International Journal of Enviornmental Science and Technology, Vol. 2, No. 3, Autumn, 2005, pp. 201-206

Nitrate reductase activity: A solution to nitrate problems tested in free and Immobilized algal cells in presence of heavy metals

*M. Awasthi

Department of Zoology, Arunachal University, Itanagar, India
*E-mail: awasthi6@rediffmail.com

Received 5 July 2005; revised 22 July 2005; accepted 5 August 2005; onlined 30 September 2005

Code Number: st05027

Abstract

Every organism has different potential to accumulate NO3- from the environment. Nitrate reduction processes are perhaps most significant in maintaining water quality by alteration of nitrate to nitrite. A comparative study between the nitrate reductase NR activity of green and blue green algae in presence of heavy metalsis being conducted to present a situation where nitrate reductase process may be affected in presence of heavy metals. Metals interacted negatively with the nitrate reductase activity of a blue green alga, Anacystis nidulans and green algae, Chlorella vulgaris in both free and immobilized state. The activity was more repressed in C. vulgaris in presence of Ni compared to Zn and Cd. However, Cd was more toxic to NR activity in A. nidulans (free state). Metal dependent variation between free and immobilized cells were found to be significant (P< 0.01) however, the concentration dependent pattern in the activity between free and immobilized state was non significant in both the test organisms. C.vulgaris is more efficient in conversion of nitrate to nitrite compared to A.nidulans in presence of heavy metals.

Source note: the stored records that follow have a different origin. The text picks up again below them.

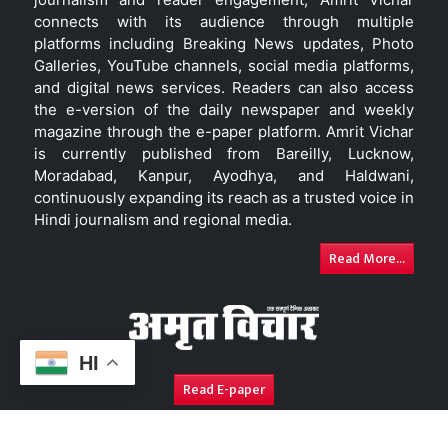
connects with its audience through multiple
platforms including Breaking News updates, Photo
Galleries, YouTube channels, social media platforms,
and digital news services. Readers can also access
the e-version of the daily newspaper and weekly
magazine through the e-paper platform. Amrit Vichar
is currently published from Bareilly, Lucknow,
Moradabad, Kanpur, Ayodhya, and Haldwani,
continuously expanding its reach as a trusted voice in
Hindi journalism and regional media.
Read More...
HI
Read E-paper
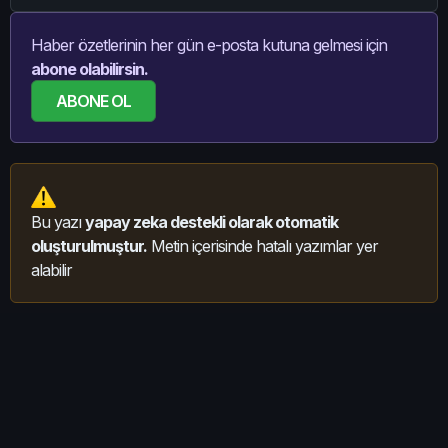
Haber özetlerinin her gün e-posta kutuna gelmesi için
abone olabilirsin.
ABONE OL
Bu yazı
yapay zeka destekli olarak otomatik
oluşturulmuştur.
Metin içerisinde hatalı yazımlar yer
alabilir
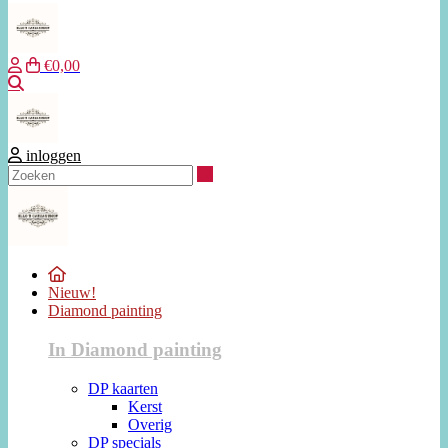
€0,00
Zoeken
inloggen
Zoeken
Nieuw!
Diamond painting
In Diamond painting
DP kaarten
Kerst
Overig
DP specials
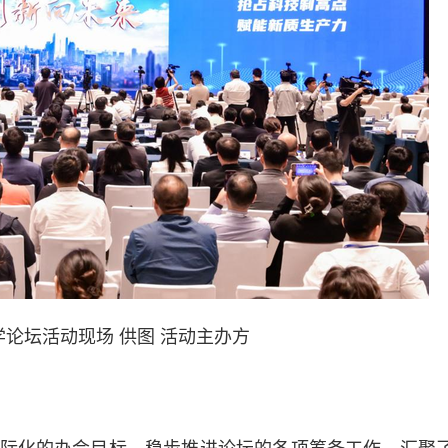
学论坛活动现场 供图 活动主办方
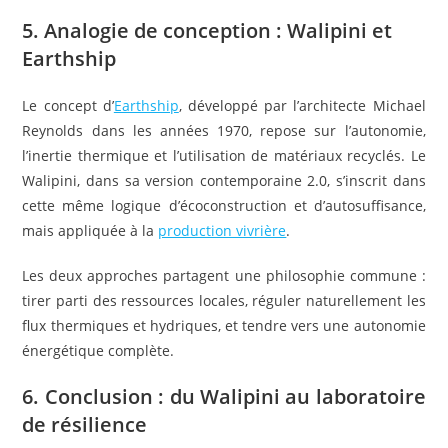
5. Analogie de conception : Walipini et
Earthship
Le concept d’
Earthship
, développé par l’architecte Michael
Reynolds dans les années 1970, repose sur l’autonomie,
l’inertie thermique et l’utilisation de matériaux recyclés. Le
Walipini, dans sa version contemporaine 2.0, s’inscrit dans
cette même logique d’écoconstruction et d’autosuffisance,
mais appliquée à la
production vivrière
.
Les deux approches partagent une philosophie commune :
tirer parti des ressources locales, réguler naturellement les
flux thermiques et hydriques, et tendre vers une autonomie
énergétique complète.
6. Conclusion : du Walipini au laboratoire
de résilience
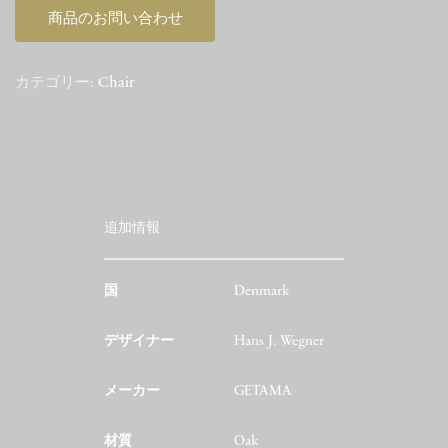
商品のお問い合わせ
カテゴリー:
Chair
追加情報
国
Denmark
デザイナー
Hans J. Wegner
メーカー
GETAMA
材質
Oak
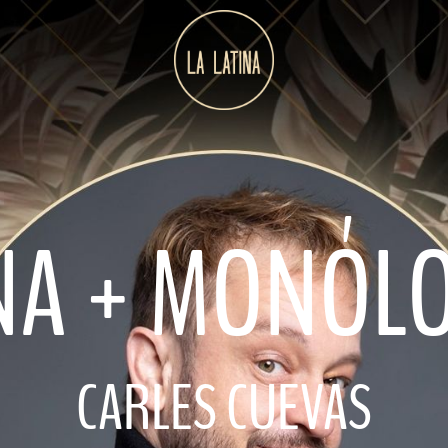
NA + MONÓL
CARLES CUEVAS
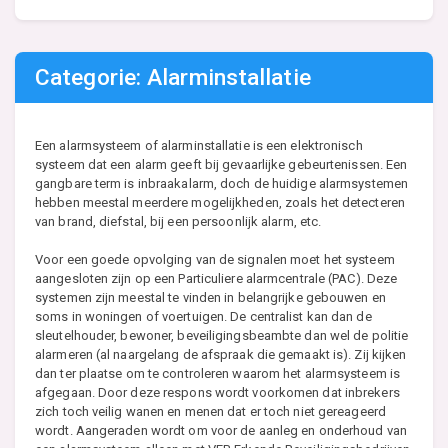
Categorie: Alarminstallatie
Een alarmsysteem of alarminstallatie is een elektronisch
systeem dat een alarm geeft bij gevaarlijke gebeurtenissen. Een
gangbare term is inbraakalarm, doch de huidige alarmsystemen
hebben meestal meerdere mogelijkheden, zoals het detecteren
van brand, diefstal, bij een persoonlijk alarm, etc.
Voor een goede opvolging van de signalen moet het systeem
aangesloten zijn op een Particuliere alarmcentrale (PAC). Deze
systemen zijn meestal te vinden in belangrijke gebouwen en
soms in woningen of voertuigen. De centralist kan dan de
sleutelhouder, bewoner, beveiligingsbeambte dan wel de politie
alarmeren (al naargelang de afspraak die gemaakt is). Zij kijken
dan ter plaatse om te controleren waarom het alarmsysteem is
afgegaan. Door deze respons wordt voorkomen dat inbrekers
zich toch veilig wanen en menen dat er toch niet gereageerd
wordt. Aangeraden wordt om voor de aanleg en onderhoud van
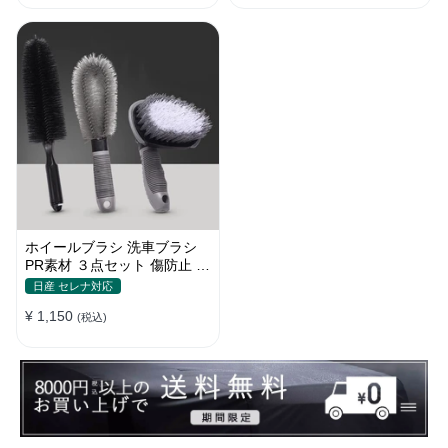
ホイールブラシ 洗車ブラシ
PR素材 ３点セット 傷防止 カ
ーウォッシュ プロ仕様
日産 セレナ対応
¥ 1,150
(税込)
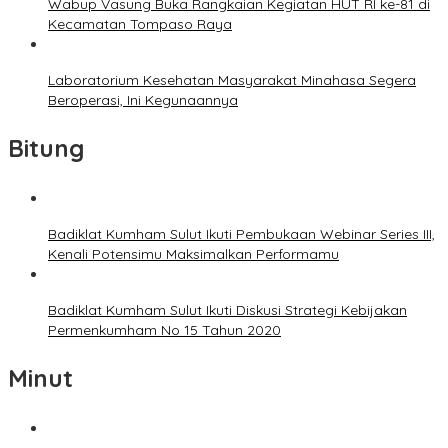
Wabup Vasung Buka Rangkaian Kegiatan HUT RI ke-81 di
Kecamatan Tompaso Raya
Laboratorium Kesehatan Masyarakat Minahasa Segera
Beroperasi, Ini Kegunaannya
Bitung
Badiklat Kumham Sulut Ikuti Pembukaan Webinar Series III,
Kenali Potensimu Maksimalkan Performamu
Badiklat Kumham Sulut Ikuti Diskusi Strategi Kebijakan
Permenkumham No 15 Tahun 2020
Minut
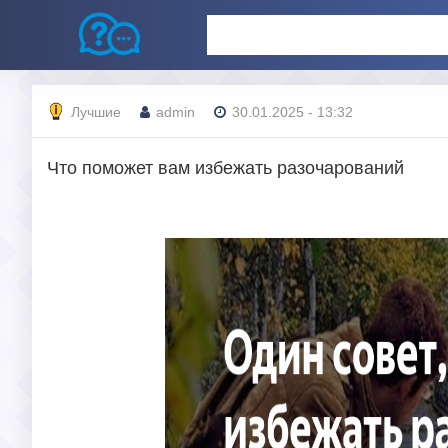
Лучшие
admin
30.01.2025 - 13:32
Что поможет вам избежать разочарований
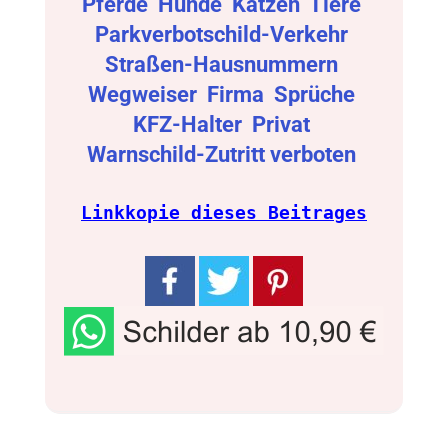
Pferde
Hunde
Katzen
Tiere
Parkverbotschild-Verkehr
Straßen-Hausnummern
Wegweiser
Firma
Sprüche
KFZ-Halter
Privat
Warnschild-Zutritt verboten
Linkkopie dieses Beitrages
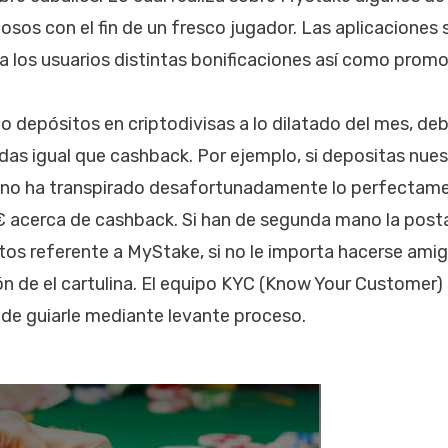
os con el fin de un fresco jugador. Las aplicaciones 
 los usuarios distintas bonificaciones así­ como prom
o depósitos en criptodivisas a lo dilatado del mes, de
das igual que cashback. Por ejemplo, si depositas nues
y no ha transpirado desafortunadamente lo perfectame
€ acerca de cashback. Si han de segunda mano la post
itos referente a MyStake, si no le importa hacerse amig
ción de el cartulina. El equipo KYC (Know Your Customer
de guiarle mediante levante proceso.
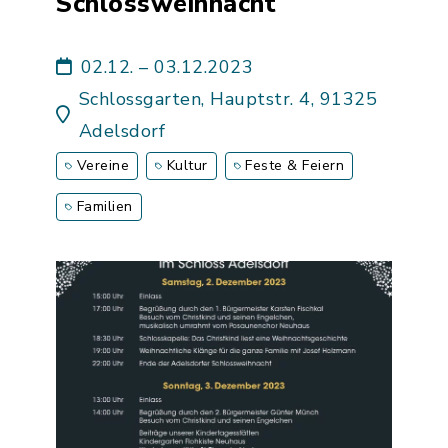
Schlossweihnacht
02.12. – 03.12.2023
Schlossgarten, Hauptstr. 4, 91325
Adelsdorf
Vereine
Kultur
Feste & Feiern
Familien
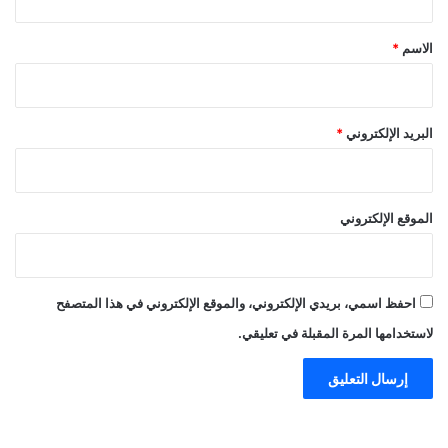
ق
*
الاسم
*
البريد الإلكتروني
*
الموقع الإلكتروني
احفظ اسمي، بريدي الإلكتروني، والموقع الإلكتروني في هذا المتصفح
لاستخدامها المرة المقبلة في تعليقي.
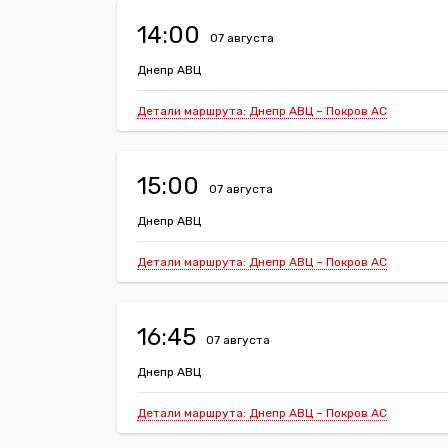
14:00
07 августа
Днепр АВЦ
Детали маршрута: Днепр АВЦ – Покров АС
15:00
07 августа
Днепр АВЦ
Детали маршрута: Днепр АВЦ – Покров АС
16:45
07 августа
Днепр АВЦ
Детали маршрута: Днепр АВЦ – Покров АС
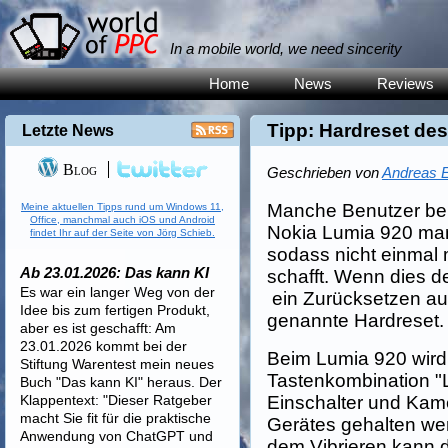
In a mobile world, we need sincerity
Home
News
Reviews
Tipp: Hardreset de
Letzte News
Blog
Geschrieben von
Andreas E
Manche Benutzer ber
Meine aktuellen Tipps rund um Windows 11,
Office, manchmal auch iOS und Android
Nokia Lumia 920 man
findet Ihr auf der Seite von Jörg Schieb.
sodass nicht einmal 
Ab 23.01.2026: Das kann KI
schafft. Wenn dies de
Es war ein langer Weg von der
ein Zurücksetzen auf
Idee bis zum fertigen Produkt,
genannte Hardreset.
aber es ist geschafft: Am
23.01.2026 kommt bei der
Beim Lumia 920 wird 
Stiftung Warentest mein neues
Tastenkombination "L
Buch "Das kann KI" heraus. Der
Klappentext: "Dieser Ratgeber
Einschalter und Kame
macht Sie fit für die praktische
Gerätes gehalten we
Anwendung von ChatGPT und
dem Vibrieren kann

Key Words: Chlorella. vulgaris, heavy metals, anacystis nidulans, immobilization, nitrate reductase

Introduction

Nitrate is currently one of the most hazardous pollutant (Awasthi and Rai; 2005, Bier, 2002; Johnson and Kross, 1990; USEPA, 1987). NR is an enzyme that is being used to help clean up the environment, by conversion of nitrate to nitrite and has great potential to be part of the solution to the global problem of excess nitrate and related nitrogen nutrients in water sources (Campbell and Campbell, 1998). Nitrate reduction processes are perhaps most significant in maintaining water quality. NR protein is responsible not only for nitrate reduction, but also for nitrate uptake in Chlamydomonas, Chlorella sorokiniana (Knobloch and Tischner, 1989; Nichols, et al., 1978). Assimilatory N reduction, performed by a variety of bacterial and eukaryotic organisms (Zvyagil’skaya, et al., 1996; Solomonson and Barber, 1990) includes the reduction of nitrate and nitrite compounds, often mediated by nitrate or nitrite reductase enzymes, for synthesis of amino acids. Nitrate reductase (NR) activity is the limiting factor when considering the growth and protein production of algae (Lau et al., 1998). There is substantial concern about the growing levels of heavy metals in the environment and the detrimental effects of these elements on living organisms. Toxicity of metals on algae has been reviewed earlier (Awasthi and Das, 2005; Demon, et al., 1988; Vyamazal, 1987) confirming the deleterious effect of metals to biological macromolecules. Besides other toxic effects, Ni, Zn, Cd, are also toxic to nitrate reductase activity of algal cells (Tripathy, et al., 2004). Immobilization of algal cells is of interest because it paves the way for the immobilization of the higher plant cells and provide excellent model for studying the effects of immobilization on cell physiology. Though cells in free suspension can produce valuable information in laboratory experiments, immobilized cells are advantageous for industrial scale studies. However, comparative studies on free and immobilized are meager regarding physiological and biochemical behavior of algae subjected to metal stress.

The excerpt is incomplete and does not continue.